In any case, the IPCC’s estimate of so-called “climate sensitivity” rests solely on the output of computer climate models, not on observations of the actual climate. Sure, climate models are some of the most sophisticated ever created, and they run on some of the world’s most powerful computers. But don’t let that fool you. Their output is not data (raw observations of the external world) or evidence but hypotheses. And when they are tested against the evidence, they fail.
On average, they predict twice the warming observed over the relevant period. Over 95 percent predict more warming than observed, implying that their errors are not random (in which case they’d simulate more and less warming about equally often) but driven, intentionally or not, by a bias. And none predicted the complete absence of warming over the last 18 years and 8 months.

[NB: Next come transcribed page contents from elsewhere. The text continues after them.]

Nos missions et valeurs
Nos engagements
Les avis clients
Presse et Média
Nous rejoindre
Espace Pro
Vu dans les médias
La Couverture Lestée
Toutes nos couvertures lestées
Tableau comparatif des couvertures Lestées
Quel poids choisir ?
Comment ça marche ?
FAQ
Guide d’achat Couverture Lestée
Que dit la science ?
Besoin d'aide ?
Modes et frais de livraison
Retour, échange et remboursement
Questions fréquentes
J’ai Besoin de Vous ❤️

Not surprisingly, top climate scientists have been reassessing “climate sensitivity” for the last five years or so, basing their new estimates not on models but on empirical observation. They’re tending, as the Cornwall Alliance for the Stewardship of Creation reported last year, toward estimates in the range of 0.3–1.0˚C (Nongovernmental International Panel on Climate Change) or 1.25–3.0˚C with a best estimate of 1.75˚. At those lower ranges, the “impacts” of “climate change” dwindle, and benefits might well outweigh costs.

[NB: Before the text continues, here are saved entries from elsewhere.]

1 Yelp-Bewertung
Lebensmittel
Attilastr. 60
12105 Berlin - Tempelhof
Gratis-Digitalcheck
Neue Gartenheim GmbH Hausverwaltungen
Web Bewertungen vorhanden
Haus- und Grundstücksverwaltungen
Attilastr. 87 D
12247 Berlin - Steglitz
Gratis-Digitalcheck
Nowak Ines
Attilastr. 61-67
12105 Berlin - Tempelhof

So the models are wrong. They provide no rational basis for predicting future “global average temperature,” no rational basis for calculating the “social cost of ‘carbon’ [dioxide]” and no rational basis for policy.
Now we’re back to the costs of artificially reducing CO2 emissions. These emissions are the result of our use of fossil fuels, which comprise over 85 percent of our energy. For the rest of this century they probably will continue to be our best source for abundant, affordable, reliable energy. That makes them indispensable to any flourishing society. Forcing a country to substitute wind, solar, and biofuels means raising the cost and reducing the quantity and the reliability of available energy, which means slowing, stopping, or reversing mankind’s emergence from poverty.
Forcing reductions in CO2 emissions, then, has steep costs and few if any benefits: this is not a policy anyone should willingly embrace.